Not saying you're wrong, but I wonder what is the differentiating factor for software? We can build huge things like airliners, massive bridges and buildings without starting small.

Incremental makes less sense to me when you want to go to mars. Would you propose to write the software for such a mission in an incremental fashion too?

Yet for software systems it is sometimes proposed as the best way.

Ensorceled 15 hours ago | parent | next [-]

> We can build huge things like airliners, massive bridges and buildings without starting small.

We did start small with all of those things. We developed rigorous disciplines around engineering, architecture, material sciences.
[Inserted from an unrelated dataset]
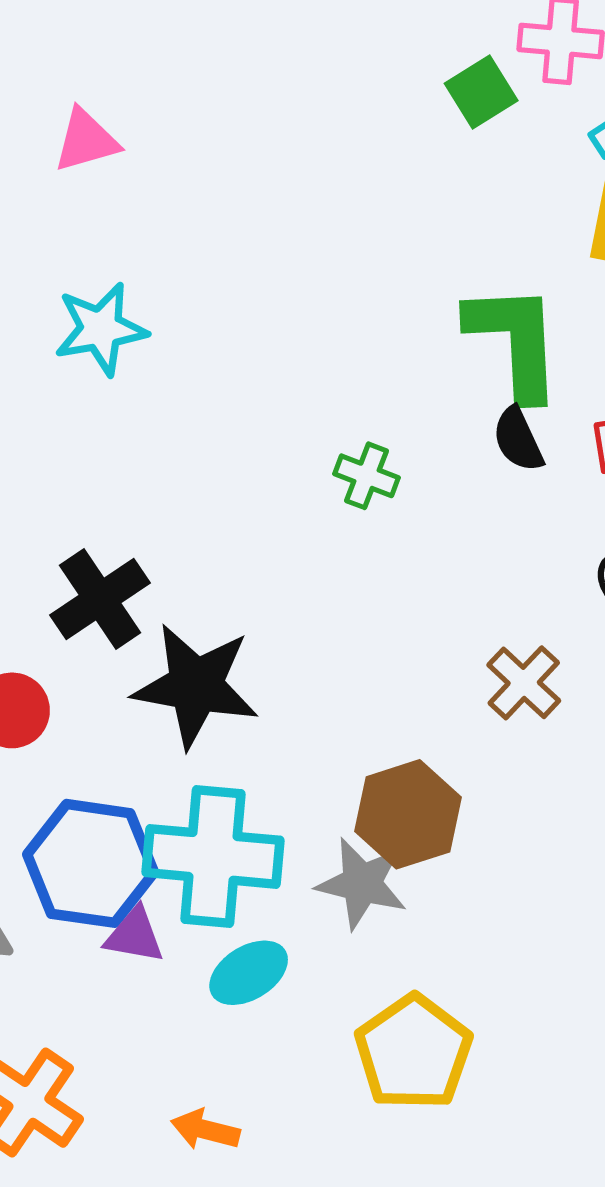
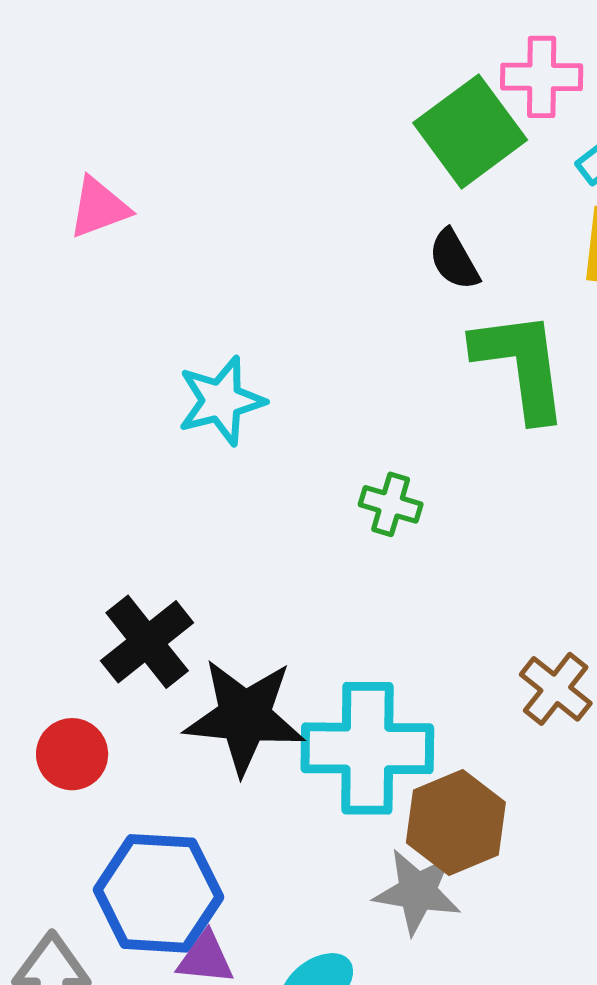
green square: (481, 92) -> (470, 131), size x1.6
cyan star: (101, 329) -> (221, 401), moved
black semicircle: (518, 439) -> (454, 260), moved
cyan cross: (213, 856) -> (367, 748), moved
And people died along the way in the thousands[0][1]

People are still dying from those failures; The Boeing 737 MAX 9 crash was only two years ago.
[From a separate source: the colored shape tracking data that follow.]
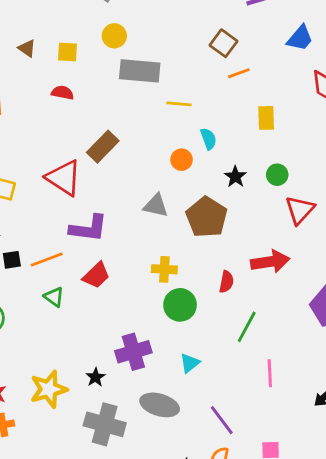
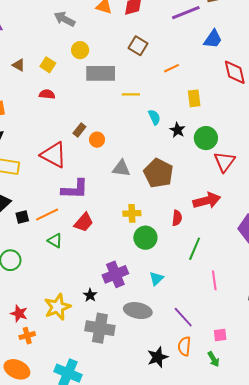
brown square: (224, 43) -> (138, 46), moved
yellow square: (68, 52) -> (48, 65), turned 35
brown rectangle: (103, 147) -> (79, 130), size x0.6
orange circle: (182, 160) -> (97, 140), moved
green circle: (277, 175) -> (206, 138), size x1.5
black star: (235, 177) -> (177, 130), moved

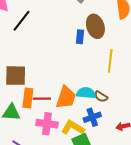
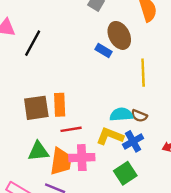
blue rectangle: (80, 37) -> (103, 51), turned -56
orange trapezoid: (66, 97) -> (61, 161), moved
orange rectangle: (28, 98) -> (60, 105), moved
yellow L-shape: (73, 128) -> (110, 136), moved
> Incremental makes less sense to me when you want to go to mars.

This is yet another reason why a manned Mars mission will be exceedingly dangerous NOT a strike against incremental development and deployment.

[0] https://en.wikipedia.org/wiki/List_of_building_and_structure...

[1] https://en.wikipedia.org/wiki/List_of_accidents_and_incident...

cheepin a day ago | parent | prev | next [-]

All of the things you mentioned are designed and tested incrementally. Furthermore software has been used on Mars missions in the past, and that software was also developed incrementally. It’s proposed as the best way because it’s a way that has a track record

roeles 12 hours ago | parent [-]

> All of the things you mentioned are designed and tested incrementally.

In a different way that what is proposed in this thread. We don't build a small bridge and grow it. We build small bridges, develop a theory for building bridges and use that to design the big bridge.

I don't know of any theory of computing that would help us design a "big" program at once.